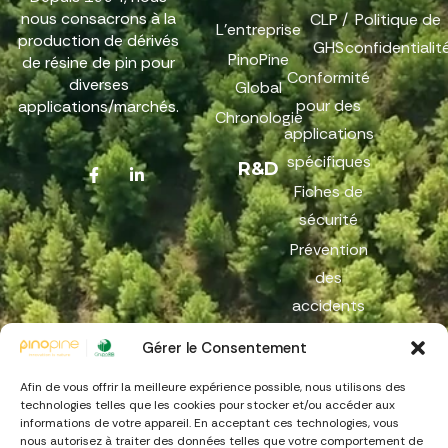
nous consacrons à la
CLP /
Politique de
L'entreprise
production de dérivés
GHS
confidentialit
PinoPine
de résine de pin pour
Conformité
diverses
Global
pour des
applications/marchés.
Chronologie
applications
spécifiques
R&D
Fiches de
sécurité
Prévention
des
accidents
graves
Gérer le Consentement
REACH
Afin de vous offrir la meilleure expérience possible, nous utilisons des
Canal de
technologies telles que les cookies pour stocker et/ou accéder aux
dénonciation
informations de votre appareil. En acceptant ces technologies, vous
nous autorisez à traiter des données telles que votre comportement de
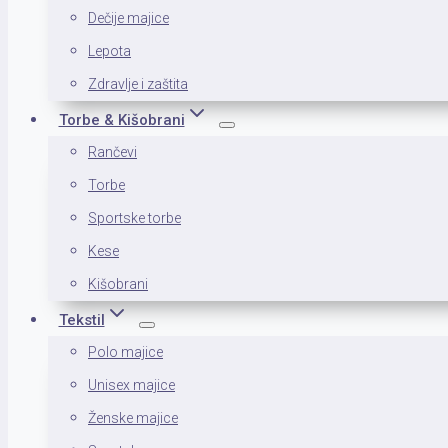
Dečije majice
Lepota
Zdravlje i zaštita
Torbe & Kišobrani
Rančevi
Torbe
Sportske torbe
Kese
Kišobrani
Tekstil
Polo majice
Unisex majice
Ženske majice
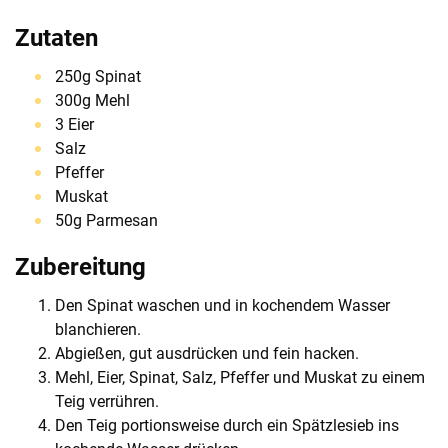
Zutaten
250g Spinat
300g Mehl
3 Eier
Salz
Pfeffer
Muskat
50g Parmesan
Zubereitung
Den Spinat waschen und in kochendem Wasser
blanchieren.
Abgießen, gut ausdrücken und fein hacken.
Mehl, Eier, Spinat, Salz, Pfeffer und Muskat zu einem
Teig verrühren.
Den Teig portionsweise durch ein Spätzlesieb ins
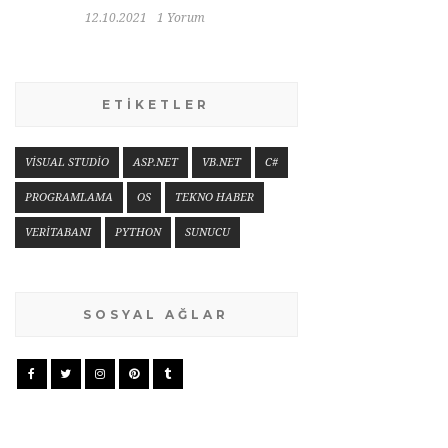
12.10.2021
1 Yorum
ETİKETLER
VİSUAL STUDİO
ASP.NET
VB.NET
C#
PROGRAMLAMA
OS
TEKNO HABER
VERİTABANI
PYTHON
SUNUCU
SOSYAL AĞLAR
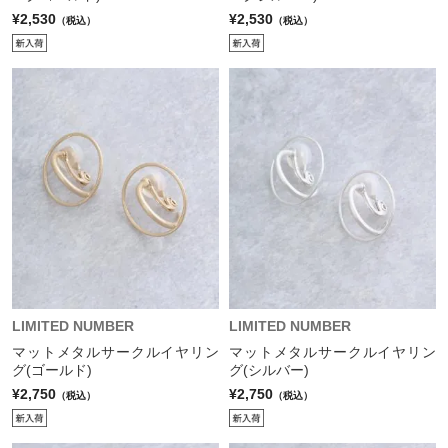
¥2,530
¥2,530
（税込）
（税込）
LIMITED NUMBER
LIMITED NUMBER
マットメタルサークルイヤリン
マットメタルサークルイヤリン
グ(ゴールド)
グ(シルバー)
¥2,750
¥2,750
（税込）
（税込）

» **Exercise goal**:
Each line of the entries above that includes the string "Pfeffer" should be copied out.

» **Your response**:
Pfeffer
Mehl, Eier, Spinat, Salz, Pfeffer und Muskat zu einem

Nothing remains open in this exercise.